The film is not an issue-related movie, but it’s easy to get fooled into thinking it’s one during the first half. For a short stretch, I thought maybe it was covering some of the same territory as the Todd Haynes film “Safe,” a sort of cautionary tale about the toxic world we accept as normal. But as the film gradually reveals its true intent, it turns out to be a nasty character-driven thriller about the lengths some people will go to punish someone for disappointing them. It reminds me in some ways of “Primal Fear,” a thriller where the mystery was less fun than the central performance driving that mystery. The same is true here, and Soderbergh continues a long history of getting some of the most interesting work of an actor’s career because of the way he casts his movies. Rooney Mara has had her fair share of praise heaped on her over the years, but I think this might be the first time I’m really dazzled by her. She has to nail every beat of the role that Burns has written for her or the film collapses, and I think from the first scene to the last, she absolutely nails it. Tatum continues his string of loose and relaxed recent performances, and he makes a strong impression in a relatively short amount of the overall running time.

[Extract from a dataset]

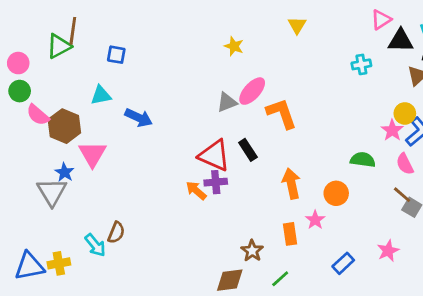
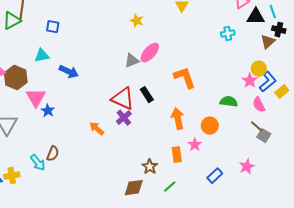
orange L-shape: (282, 113) -> (185, 78), moved
blue star: (64, 172) -> (48, 111), moved
purple cross: (216, 182) -> (124, 118), turned -35
orange arrow: (196, 191) -> (97, 129), moved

Between “Side Effects” and “Contagion,” I am fascinated by the way Soderbergh has used Jude Law, and I get the feeling Law is happier here than he is in the vast majority of the Hollywood films he’s done. Law strikes me as a stealth freak, a far weirder guy than he appears to be on the surface. He looks like an Old Hollywood movie star, but he’s got the dark twisted heart of a ’70s rebel. In “Contagion,” he is the rotten-toothed voice of the fringe, the paranoid lunatic who happens to be right for once, and in this film, he’s a guy who takes full advantage of the system to squeeze every penny out of it that he can, a guy who is happy to let Big Pharma pad his billfold. When he finds himself on the hook for a tragedy, he can’t just let himself be wrong. He has to prove that it wasn’t his mistake that created the situation, and he emerges as the lead in the film’s second half.

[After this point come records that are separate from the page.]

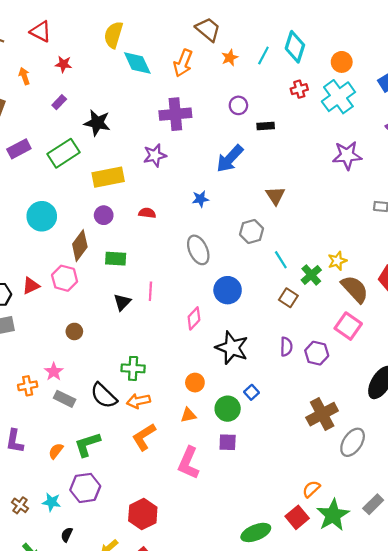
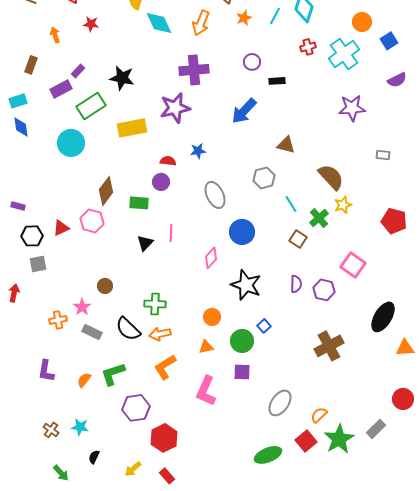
orange circle: (342, 62) -> (362, 22), moved
purple rectangle: (59, 102) -> (78, 71), moved
purple rectangle: (19, 149) -> (61, 89), moved
purple star: (155, 155) -> (175, 108), size x1.4
brown triangle: (275, 196) -> (286, 145), turned -42
blue star: (200, 199) -> (198, 151), moved
purple circle: (104, 215) -> (161, 182), moved
cyan circle: (42, 216) -> (71, 143), moved
brown semicircle: (355, 289) -> (331, 177), moved
brown circle: (74, 331) -> (105, 286), moved
gray ellipse: (353, 442) -> (280, 403), moved
purple hexagon: (85, 488) -> (136, 408), moved

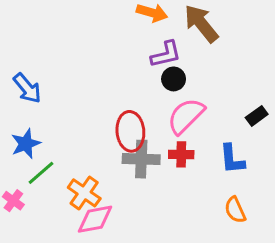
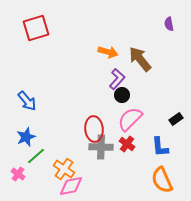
purple L-shape: (166, 54) -> (117, 79), turned -35
red cross: (181, 154) -> (127, 144), turned 35
orange semicircle: (235, 210) -> (162, 180), size x1.5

As always, the craft on display here is effortless and impressive. Soderbergh’s work as cinematographer Peter Andrews is smart, austere and intelligent, and there is a nearly-invisible wit to the choices made in the edit. There’s not a wasted bit of film here, not a single thrown-away image. The more attention you pay to the small details, the more impressive an accomplishment it is. What I like about the work Soderbergh’s been doing with Scott Burns is the feeling that Burns writes these scripts like dares, each of them loaded with potential problems, and Soderbergh’s glee in solving those problems or nailing down a particularly tricky tone is a chance to establish just how much control he exhibits as an artist at this point. Thomas Newman’s score is subtle but strong, never telegraphing what’s going on, but tying things together in some very clear ways as the film unfolds.
Ultimately, I don’t think “Side Effects” has much on its mind aside from being a smartly-built exercise in genre, and it works as an exercise, as a good example of what Soderbergh is capable of, a chance for Burns to write a very specific voice. If this is truly the last film Soderbergh makes, it is not an important last film except in as much as it represents an example of a real artist pulling off exactly what he sets out to do. It is important because it is Soderbergh, and because it is Soderbergh, it is stripped down and does its best to avoid artifice. I’m sure I’ll see better films than “Side Effects” this year, but I’m not sure I’ll see many that are better-made.
“Side Effects” opens in limited release today.